▶ INPUT RECORDS

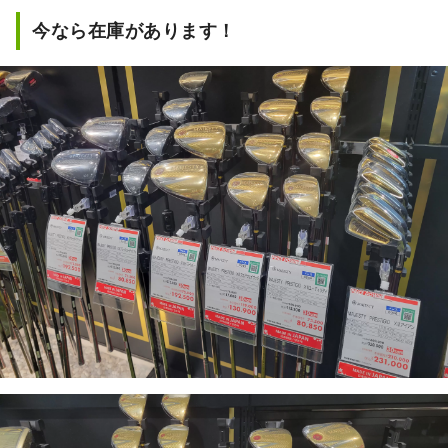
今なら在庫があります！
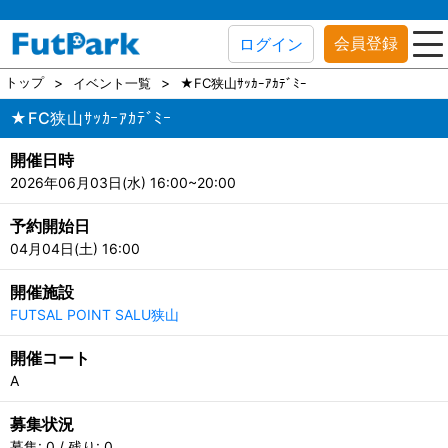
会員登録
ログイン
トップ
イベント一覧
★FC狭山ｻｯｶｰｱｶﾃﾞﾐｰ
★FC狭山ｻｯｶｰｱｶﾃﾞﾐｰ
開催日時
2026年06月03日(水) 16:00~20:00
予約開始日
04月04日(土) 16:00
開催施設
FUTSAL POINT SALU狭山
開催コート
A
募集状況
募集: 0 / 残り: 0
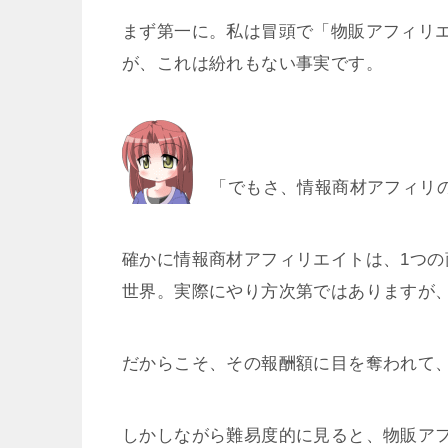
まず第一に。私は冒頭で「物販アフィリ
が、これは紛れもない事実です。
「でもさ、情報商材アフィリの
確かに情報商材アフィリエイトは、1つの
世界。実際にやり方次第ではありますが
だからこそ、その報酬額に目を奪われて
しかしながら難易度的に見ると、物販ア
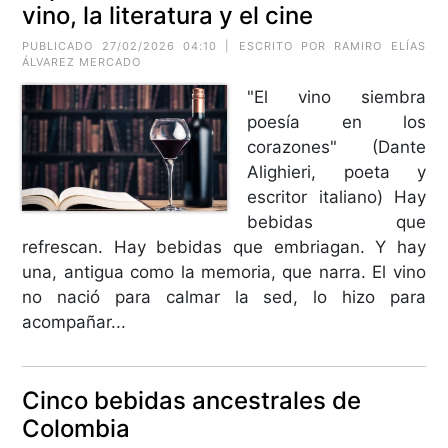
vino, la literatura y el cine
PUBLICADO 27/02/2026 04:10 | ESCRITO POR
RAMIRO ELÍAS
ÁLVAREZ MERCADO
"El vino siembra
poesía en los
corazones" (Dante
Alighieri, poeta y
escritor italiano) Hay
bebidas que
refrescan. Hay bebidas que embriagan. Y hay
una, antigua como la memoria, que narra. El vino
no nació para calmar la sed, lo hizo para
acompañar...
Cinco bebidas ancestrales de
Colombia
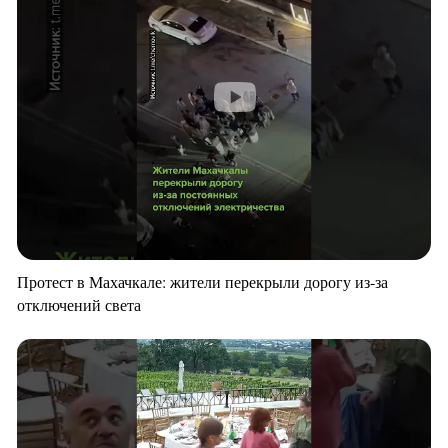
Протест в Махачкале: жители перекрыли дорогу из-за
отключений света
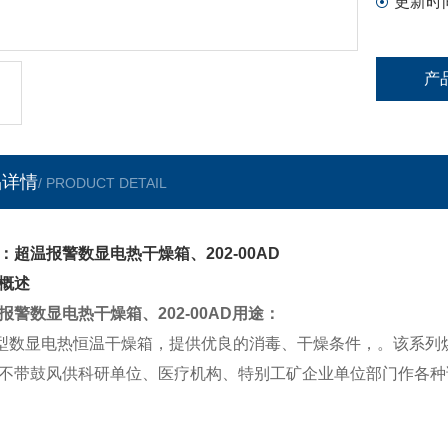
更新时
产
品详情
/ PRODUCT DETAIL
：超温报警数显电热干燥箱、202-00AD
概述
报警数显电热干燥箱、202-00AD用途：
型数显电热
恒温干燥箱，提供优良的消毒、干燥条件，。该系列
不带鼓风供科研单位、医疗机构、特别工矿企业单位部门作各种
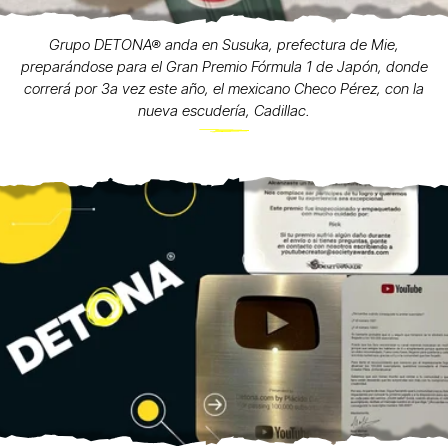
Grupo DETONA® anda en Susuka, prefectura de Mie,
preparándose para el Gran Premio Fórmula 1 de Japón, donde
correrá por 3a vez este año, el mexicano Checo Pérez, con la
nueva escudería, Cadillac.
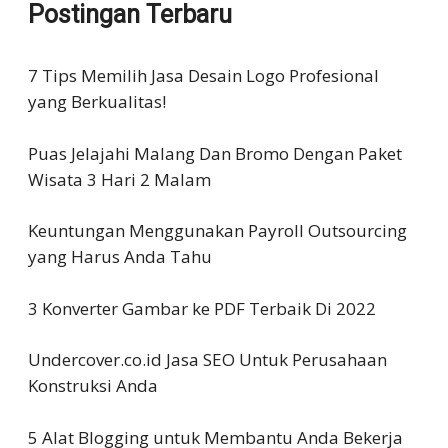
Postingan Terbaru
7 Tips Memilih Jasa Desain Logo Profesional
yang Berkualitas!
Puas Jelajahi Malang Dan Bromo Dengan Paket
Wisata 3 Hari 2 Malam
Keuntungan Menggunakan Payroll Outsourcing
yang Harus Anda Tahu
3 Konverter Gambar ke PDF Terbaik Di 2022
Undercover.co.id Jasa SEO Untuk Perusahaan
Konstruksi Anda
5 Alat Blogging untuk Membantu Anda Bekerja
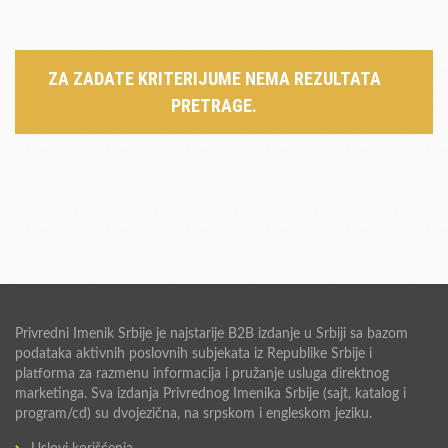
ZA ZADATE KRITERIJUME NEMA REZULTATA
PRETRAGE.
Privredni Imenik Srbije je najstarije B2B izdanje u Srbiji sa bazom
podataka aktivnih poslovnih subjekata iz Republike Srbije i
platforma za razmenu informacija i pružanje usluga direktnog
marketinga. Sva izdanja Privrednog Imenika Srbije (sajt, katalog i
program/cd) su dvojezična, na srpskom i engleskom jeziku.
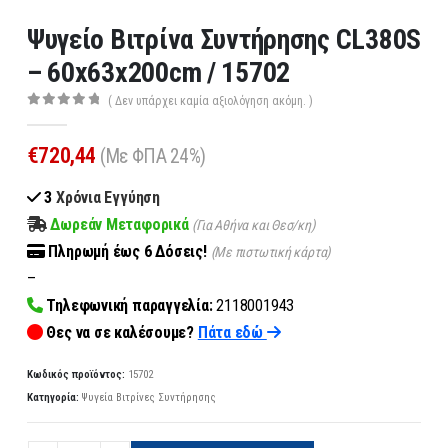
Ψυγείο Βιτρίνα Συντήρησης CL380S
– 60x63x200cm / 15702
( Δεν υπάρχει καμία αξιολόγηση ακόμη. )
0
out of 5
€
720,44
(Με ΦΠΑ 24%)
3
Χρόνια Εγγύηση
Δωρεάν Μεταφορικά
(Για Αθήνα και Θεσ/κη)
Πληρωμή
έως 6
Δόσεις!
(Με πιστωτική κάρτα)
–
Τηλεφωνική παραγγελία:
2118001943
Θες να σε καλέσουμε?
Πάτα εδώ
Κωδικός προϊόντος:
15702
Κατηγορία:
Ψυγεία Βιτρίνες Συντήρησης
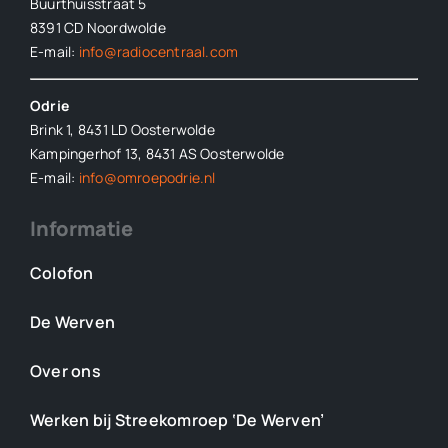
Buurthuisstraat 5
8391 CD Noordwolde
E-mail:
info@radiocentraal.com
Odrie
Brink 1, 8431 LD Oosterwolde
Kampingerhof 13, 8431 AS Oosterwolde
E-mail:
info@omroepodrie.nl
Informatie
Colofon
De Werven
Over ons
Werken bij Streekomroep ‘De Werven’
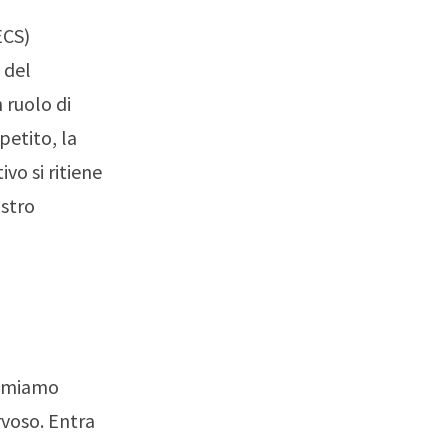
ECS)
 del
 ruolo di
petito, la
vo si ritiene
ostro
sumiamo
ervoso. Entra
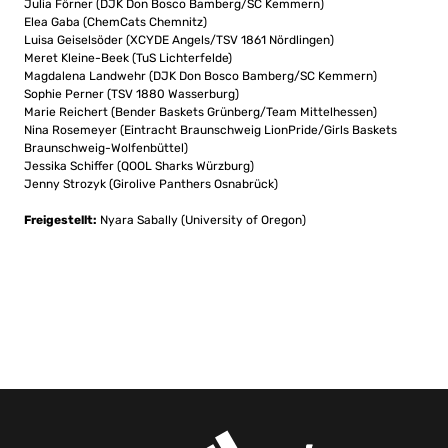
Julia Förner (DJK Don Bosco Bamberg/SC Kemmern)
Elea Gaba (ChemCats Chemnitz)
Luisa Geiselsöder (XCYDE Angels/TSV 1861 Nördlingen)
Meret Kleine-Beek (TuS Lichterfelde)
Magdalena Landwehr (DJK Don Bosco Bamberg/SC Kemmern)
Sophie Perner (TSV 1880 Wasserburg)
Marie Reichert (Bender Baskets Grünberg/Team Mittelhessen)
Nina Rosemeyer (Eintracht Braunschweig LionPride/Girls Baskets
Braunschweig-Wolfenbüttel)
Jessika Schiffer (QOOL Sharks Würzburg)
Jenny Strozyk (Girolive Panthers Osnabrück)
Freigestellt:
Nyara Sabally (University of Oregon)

▶ PROBLEM TO WORK ON
Reproduce each entry exactly, without the pictures.

▶ ANSWER FOR THE TASK
今なら在庫があります！
会員登録
ログイン
トップ
イベント一覧
★FC狭山ｻｯｶｰｱｶﾃﾞﾐｰ
★FC狭山ｻｯｶｰｱｶﾃﾞﾐｰ
開催日時
2026年06月03日(水) 16:00~20:00
予約開始日
04月04日(土) 16:00
開催施設
FUTSAL POINT SALU狭山
開催コート
A
募集状況
募集: 0 / 残り: 0
まず第一に。私は冒頭で「物販アフィリ
が、これは紛れもない事実です。
「でもさ、情報商材アフィリの
確かに情報商材アフィリエイトは、1つの
世界。実際にやり方次第ではありますが
だからこそ、その報酬額に目を奪われて
しかしながら難易度的に見ると、物販ア
vino, la literatura y el cine
PUBLICADO 27/02/2026 04:10 | ESCRITO POR
RAMIRO ELÍAS
ÁLVAREZ MERCADO
"El vino siembra
poesía en los
corazones" (Dante
Alighieri, poeta y
escritor italiano) Hay
bebidas que
refrescan. Hay bebidas que embriagan. Y hay
una, antigua como la memoria, que narra. El vino
no nació para calmar la sed, lo hizo para
acompañar...
Cinco bebidas ancestrales de
Colombia
Протест в Махачкале: жители перекрыли дорогу из-за
отключений света
更新时
产
品详情
/ PRODUCT DETAIL
：超温报警数显电热干燥箱、202-00AD
概述
报警数显电热干燥箱、202-00AD用途：
型数显电热
恒温干燥箱，提供优良的消毒、干燥条件，。该系列
不带鼓风供科研单位、医疗机构、特别工矿企业单位部门作各种
Grupo DETONA® anda en Susuka, prefectura de Mie,
preparándose para el Gran Premio Fórmula 1 de Japón, donde
correrá por 3a vez este año, el mexicano Checo Pérez, con la
nueva escudería, Cadillac.
Postingan Terbaru
7 Tips Memilih Jasa Desain Logo Profesional
yang Berkualitas!
Puas Jelajahi Malang Dan Bromo Dengan Paket
Wisata 3 Hari 2 Malam
Keuntungan Menggunakan Payroll Outsourcing
yang Harus Anda Tahu
3 Konverter Gambar ke PDF Terbaik Di 2022
Undercover.co.id Jasa SEO Untuk Perusahaan
Konstruksi Anda
5 Alat Blogging untuk Membantu Anda Bekerja
ZA ZADATE KRITERIJUME NEMA REZULTATA
PRETRAGE.
Privredni Imenik Srbije je najstarije B2B izdanje u Srbiji sa bazom
podataka aktivnih poslovnih subjekata iz Republike Srbije i
platforma za razmenu informacija i pružanje usluga direktnog
marketinga. Sva izdanja Privrednog Imenika Srbije (sajt, katalog i
program/cd) su dvojezična, na srpskom i engleskom jeziku.
Ψυγείο Βιτρίνα Συντήρησης CL380S
– 60x63x200cm / 15702
( Δεν υπάρχει καμία αξιολόγηση ακόμη. )
0
out of 5
€
720,44
(Με ΦΠΑ 24%)
3
Χρόνια Εγγύηση
Δωρεάν Μεταφορικά
(Για Αθήνα και Θεσ/κη)
Πληρωμή
έως 6
Δόσεις!
(Με πιστωτική κάρτα)
–
Τηλεφωνική παραγγελία:
2118001943
Θες να σε καλέσουμε?
Πάτα εδώ
Κωδικός προϊόντος:
15702
Κατηγορία:
Ψυγεία Βιτρίνες Συντήρησης
Buurthuisstraat 5
8391 CD Noordwolde
E-mail:
info@radiocentraal.com
Odrie
Brink 1, 8431 LD Oosterwolde
Kampingerhof 13, 8431 AS Oosterwolde
E-mail:
info@omroepodrie.nl
Informatie
Colofon
De Werven
Over ons
Werken bij Streekomroep ‘De Werven’
ECS)
 del
 ruolo di
petito, la
vo si ritiene
ostro
sumiamo
ervoso. Entra
Julia Förner (DJK Don Bosco Bamberg/SC Kemmern)
Elea Gaba (ChemCats Chemnitz)
Luisa Geiselsöder (XCYDE Angels/TSV 1861 Nördlingen)
Meret Kleine-Beek (TuS Lichterfelde)
Magdalena Landwehr (DJK Don Bosco Bamberg/SC Kemmern)
Sophie Perner (TSV 1880 Wasserburg)
Marie Reichert (Bender Baskets Grünberg/Team Mittelhessen)
Nina Rosemeyer (Eintracht Braunschweig LionPride/Girls Baskets
Braunschweig-Wolfenbüttel)
Jessika Schiffer (QOOL Sharks Würzburg)
Jenny Strozyk (Girolive Panthers Osnabrück)
Freigestellt:
Nyara Sabally (University of Oregon)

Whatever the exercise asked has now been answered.